Thoughts on characters and strings

cjs · March 19, 2020, 2:06am

One issue I’ve thought a bit upon but not really talked about here is the handling of characters and character strings. However, a question just posted to the Retrocomputing Stack Exchange, “Could we have avoided the whole UTF-16 fiasco?”, just crystalized one thing in my mind: I would completely drop the idea of eight- or even sixteen-bit characters, and make all characters 32 bits.

(32 bits is selected based on the assumption that “most modern computers” are using Unicode, ISO/IEC 10646, or something substantially similar, as they do in our current world. The actual width can be tweaked as necessary to accomodate other systems.)

This has an immediate implication on the word width of our simple/verifiable computing systems: it must be at least 32 bits. Any less leads to the same problems were were trying to get rid of by putting (almost) all numbers into single words, but probably even worse.

I’m still contemplating how good or bad an idea it is to store multiple characters in a single word (e.g., 2 characters per word in a 64-bit system). I still for some reason find attractive the idea of sub-word values (e.g., as used in the CDC 6600 instruction set, which fills a 60-bit word with a mix of 15- and 30-bit instructions), but I also have this feeling that that might lead in the end to problems bigger than the space savings justify. Is there any justification for this technique other than saving space?

oldben · March 19, 2020, 2:31am

Reminds of the line “The good thing about standards is that there are so many to choose from.” I see unicode as lets add more features so your web page has more crap to display. I think if one created a standard from printing of books, we would have a cleaner standard.

cjs · March 19, 2020, 2:46am

If you’re talking about stuff like emoji, that’s a relatively recent move in the world of Unicode. Originally it was indeed based on printing of books (well, newspapers and magazines, actually):

Unicode aims in the first instance at the characters published in modern text (e.g. in the union of all newspapers and magazines printed in the world in 1988)…Beyond those modern-use characters, all others may be defined to be obsolete or rare; these are better candidates for private-use registration than for congesting the public list of generally useful Unicodes.

But for me, a broad character set with many symbols and graphics is important so that I can do as much as possible in text, rather than restorting to images.
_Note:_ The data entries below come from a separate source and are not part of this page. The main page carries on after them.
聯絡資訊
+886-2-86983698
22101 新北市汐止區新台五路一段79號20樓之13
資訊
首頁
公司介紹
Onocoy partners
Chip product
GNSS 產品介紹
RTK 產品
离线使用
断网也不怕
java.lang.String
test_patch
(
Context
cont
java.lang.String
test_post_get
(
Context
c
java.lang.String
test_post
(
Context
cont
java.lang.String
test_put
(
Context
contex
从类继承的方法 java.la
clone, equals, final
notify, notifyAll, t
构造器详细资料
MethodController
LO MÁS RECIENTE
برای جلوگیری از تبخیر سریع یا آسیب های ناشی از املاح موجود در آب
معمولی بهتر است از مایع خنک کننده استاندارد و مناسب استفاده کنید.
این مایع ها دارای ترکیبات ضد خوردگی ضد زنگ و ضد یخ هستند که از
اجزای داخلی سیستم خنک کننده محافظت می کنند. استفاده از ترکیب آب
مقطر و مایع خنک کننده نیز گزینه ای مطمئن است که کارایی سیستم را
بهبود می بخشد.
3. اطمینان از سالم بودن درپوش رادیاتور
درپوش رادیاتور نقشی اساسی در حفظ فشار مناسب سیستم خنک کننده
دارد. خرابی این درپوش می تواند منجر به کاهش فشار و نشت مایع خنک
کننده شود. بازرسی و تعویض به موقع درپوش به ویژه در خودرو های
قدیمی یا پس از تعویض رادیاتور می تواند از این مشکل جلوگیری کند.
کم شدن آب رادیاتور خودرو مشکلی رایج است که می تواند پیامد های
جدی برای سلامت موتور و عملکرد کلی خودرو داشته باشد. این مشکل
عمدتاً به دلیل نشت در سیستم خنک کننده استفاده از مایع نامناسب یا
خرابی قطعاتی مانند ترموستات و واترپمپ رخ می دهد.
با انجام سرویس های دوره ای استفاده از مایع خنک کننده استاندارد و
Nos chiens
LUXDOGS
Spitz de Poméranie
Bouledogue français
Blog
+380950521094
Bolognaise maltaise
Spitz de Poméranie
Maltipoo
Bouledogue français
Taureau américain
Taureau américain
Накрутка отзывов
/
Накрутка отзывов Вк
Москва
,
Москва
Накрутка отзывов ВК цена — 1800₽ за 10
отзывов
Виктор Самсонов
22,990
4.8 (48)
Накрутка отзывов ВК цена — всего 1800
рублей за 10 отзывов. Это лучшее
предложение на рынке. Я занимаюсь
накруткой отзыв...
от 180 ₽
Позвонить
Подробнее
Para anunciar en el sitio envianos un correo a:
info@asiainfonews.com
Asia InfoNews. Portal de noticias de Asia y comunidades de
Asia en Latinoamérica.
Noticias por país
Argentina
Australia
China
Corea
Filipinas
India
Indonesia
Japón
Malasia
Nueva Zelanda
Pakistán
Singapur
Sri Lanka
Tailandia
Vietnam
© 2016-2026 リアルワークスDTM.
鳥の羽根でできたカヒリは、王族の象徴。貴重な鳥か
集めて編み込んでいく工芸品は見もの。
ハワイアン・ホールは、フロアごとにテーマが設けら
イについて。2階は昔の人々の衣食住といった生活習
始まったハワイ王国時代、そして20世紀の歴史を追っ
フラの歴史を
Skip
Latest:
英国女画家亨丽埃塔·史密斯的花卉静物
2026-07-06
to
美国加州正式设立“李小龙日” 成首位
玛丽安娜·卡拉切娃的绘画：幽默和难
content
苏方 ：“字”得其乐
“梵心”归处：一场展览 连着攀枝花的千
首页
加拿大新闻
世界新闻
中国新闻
Given that for this system we’re looking for simplicity over all else, I would anticipate an expansion of symbols if anything. (E.g., I’d really like to be able to do basic electronics schematics as “ASCII graphics,” but there seems to be no good way to draw an op-amp. Just adding a set of schematic symbols for gates to the existing line-drawing characters in Unicode would go a long way to reducing the amount of graphics I generate.)

oldben · March 19, 2020, 2:56am

But the whole point of unicode is wrong, a 1:1 mapping of letters to icons is the wrong way to go.I want bold gold chinnese ‘tree’ icon, do I need a whole new chinese font
? Text and layout NEED to be two different things, some thing the WEB never had.
(Gumble – the kindle can’t even do a 80 characters per line)

cjs · March 19, 2020, 3:16am

Unicode fully agrees with the latter statement, which is why in principle it has been not a mapping to glyphs but a mapping to characters from the very start:

A clear and all-important distinction is made between characters, which are abstract text content-bearing entities, and glyphs, which are visible graphic forms. This model permis the resolution of many problems regarding variant forms, ligatures, and so on. (p. 3)

So no, you don’t need a “whole new Chinese font.” Unicode isn’t even concerned with which font you use.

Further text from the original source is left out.